J'eus la chance de trouver deux pièces plus coin cuisine dans un vieux bâtiment de la périphérie, qui devait avoir été une fabrique, avec une aile pour les bureaux. Les appartements qu'on en avait tirés s'ouvraient tous sur un long couloir : je me trouvais entre une agence immobilière et l'atelier d'un empailleur d'animaux (A. Salon – Taxidermiste). On avait l'impression d'être dans un gratte-ciel américain des années trente ; il m'aurait suffi d'avoir la porte vitrée et je me serais pris pour Marlowe. J'installai un divan-lit dans la seconde pièce, et le bureau dans l'entrée. Je plaçai sur deux rayonnages des atlas, des encyclopédies, des catalogues que j'achetais petit à petit. Au début, je dus pactiser avec ma conscience et écrire aussi des mémoires pour les étudiants désespérés. Ce n'était pas difficile : il suffisait d'aller copier ceux de la décennie précédente.
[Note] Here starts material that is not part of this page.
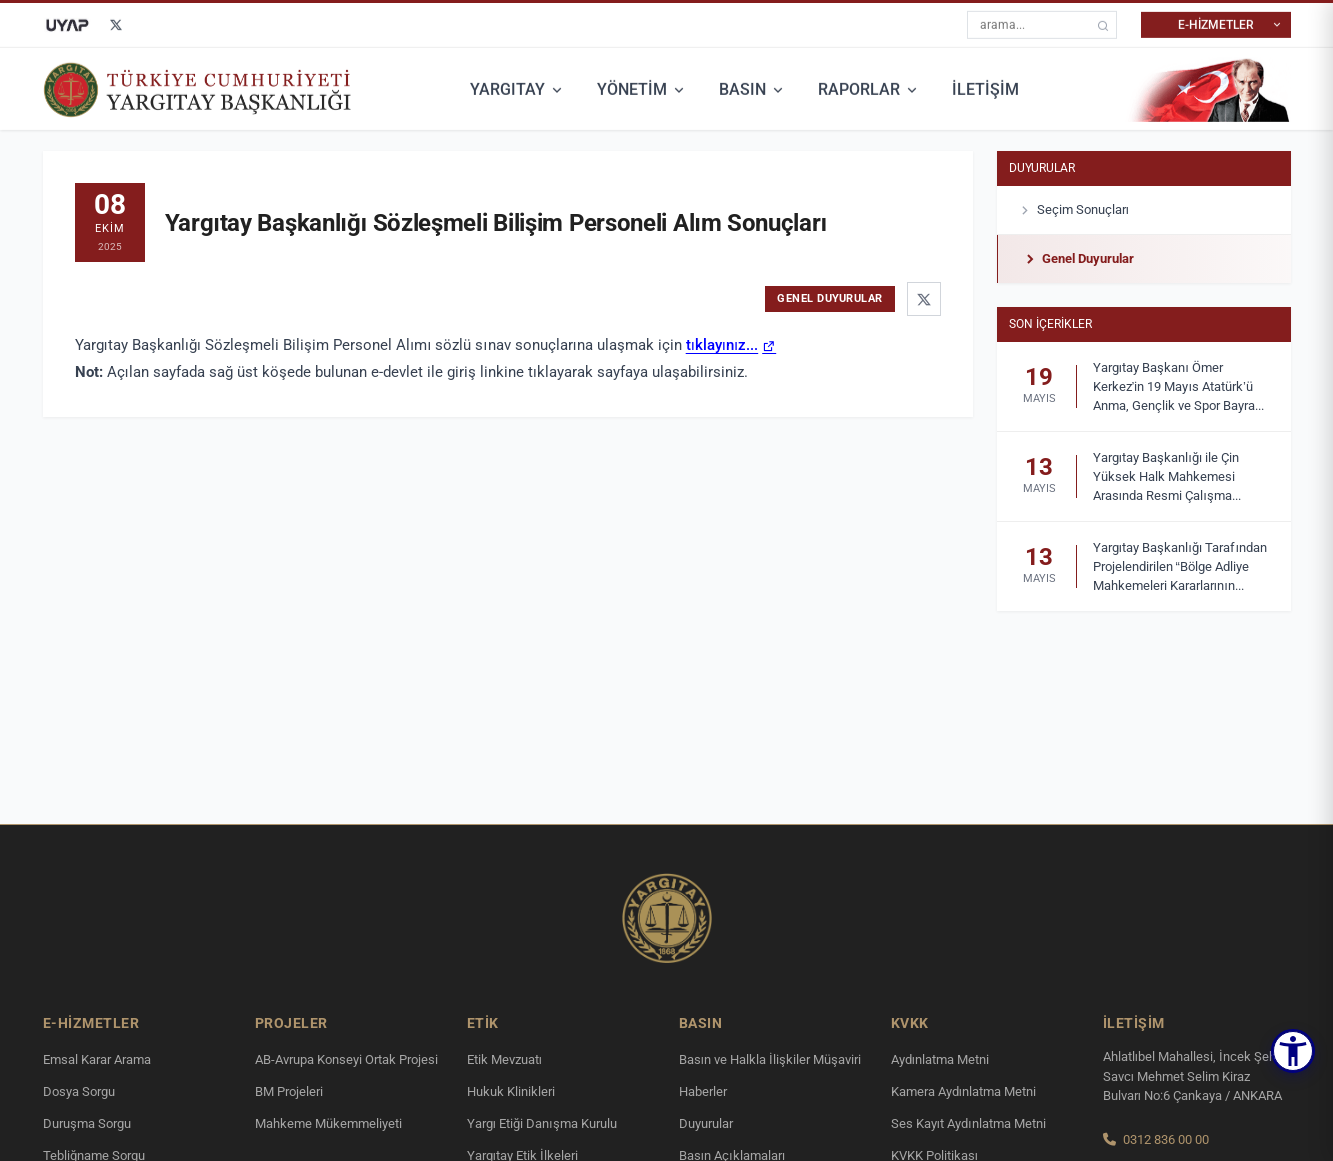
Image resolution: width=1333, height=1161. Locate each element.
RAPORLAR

Et puis mes amis éditeurs m'envoyèrent des manuscrits et des livres étrangers en lecture, naturellement les plus ingrats et pour rétribution modique.

Mais j'accumulais des expériences, des notions, et je ne jetais jamais rien. Je fichais tout. Je ne pensais pas à tenir mes fiches sur un computer (ils entraient dans le commerce juste à cette époque, et Belbo serait un pionnier), je procédais avec des moyens artisanaux, mais je m'étais créé une sorte de mémoire faite de petits rectangles de carton tendre, avec des références croisées. Kant... nébuleuse... Laplace, Kant... Kœnigsberg... les sept ponts de Kœnigsberg... théorèmes de la topologie... Un peu comme ce jeu qui vous met au défi d'aller de saucisse à Platon en cinq passages, par association d'idées. Voyons : saucisse-cochon-soie-pinceau-maniérisme-Idée-Platon. Facile. Même le manuscrit le plus invertébré me faisait gagner vingt fiches pour mon chapelet informatique. Mon critère était rigoureux, et je crois que c'est le même qui est suivi par les services secrets : il n'y a pas d'informations meilleures les unes que les autres, le pouvoir c'est de toutes les ficher, et puis de chercher les rapports. Les rapports existent toujours, il suffit de vouloir les trouver.